I have lost my voice. This, some might say (especially horrid school children), is a good thing. No more ranting, no more bossy-booting, no more dodgy singing in the kitchen at 6 in the morning.
I have no idea why my voice has gone. This is the second time in 4 months it has happened; I'm thinking, perhaps I ought to go to the doctor and get him to check out my nodes in case I have some horrid, incurable disease. Of course, I know deep down that I DON'T have some horrid, incurable disease, but I'm having one of my hyponchondriac weeks where every little thing is pointing to having a horrid, incurable disease of some description.
It started on Sunday. I was able to talk at bee-keeping, and I was okay for the rest of the day. I was okay when I went to work on Monday, although I was feeling a bit scratchy-throated. And then Monday evening I was coughing like a dog with kennel cough. And then a sort of cold arrived, which didn't really feel like a proper cold, so this morning when I got up, I was in come-and-go squeaky squeaky mode. And now, after a day of trying to teach, I have come home voiceless.

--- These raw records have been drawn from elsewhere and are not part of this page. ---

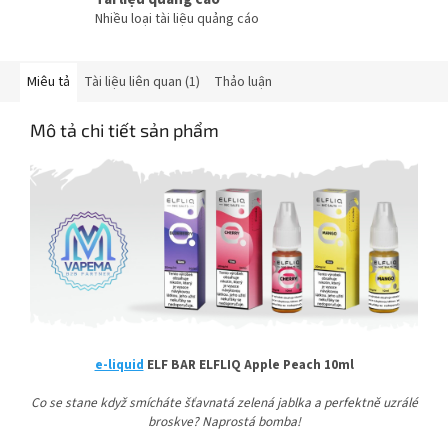
Nhiều loại tài liệu quảng cáo
Miêu tả
Tài liệu liên quan (1)
Thảo luận
Mô tả chi tiết sản phẩm
e-liquid
ELF BAR ELFLIQ Apple Peach 10ml
Co se stane když smícháte šťavnatá zelená jablka a perfektně uzrálé
broskve? Naprostá bomba!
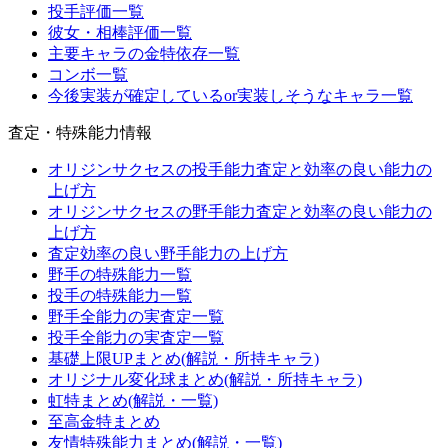
投手評価一覧
彼女・相棒評価一覧
主要キャラの金特依存一覧
コンボ一覧
今後実装が確定しているor実装しそうなキャラ一覧
査定・特殊能力情報
オリジンサクセスの投手能力査定と効率の良い能力の
上げ方
オリジンサクセスの野手能力査定と効率の良い能力の
上げ方
査定効率の良い野手能力の上げ方
野手の特殊能力一覧
投手の特殊能力一覧
野手全能力の実査定一覧
投手全能力の実査定一覧
基礎上限UPまとめ(解説・所持キャラ)
オリジナル変化球まとめ(解説・所持キャラ)
虹特まとめ(解説・一覧)
至高金特まとめ
友情特殊能力まとめ(解説・一覧)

The children at school thought my voice-come-voice-go efforts were hilarious. There was very little evidence of sympathy for my plight which confused me as when I did a course on human development a few years ago, I was under the impression that skills in sympathy developed in children at around eight years old and the children I taught today were at least three years older than that, some of them eight years older. And the course also said that if chicldren don't develop the ability to sympathise at eight years old, then they are lost forever and will likely become sociopathic nutcases who pull the wings off butterflies and laugh whilst they kick defenceless puppies into ponds.
So there's no hope for the youth round our way then.
My dilemma is, do I go into work tomorrow? I feel fine. I am capable of doing all non-speaking related aspects of my work. But I have to speak when I teach, even if it's only to say 'Come in, sit down and get on with your independent exploration of the wonderful world of education and development of personalised learning skills,' as teaching is called these days. If I do that, it will end up with me staring at the students whilst they stare back because they are actually incapable of independent learning and really do want me to talk at them and impart my many, many words of educational wisdom.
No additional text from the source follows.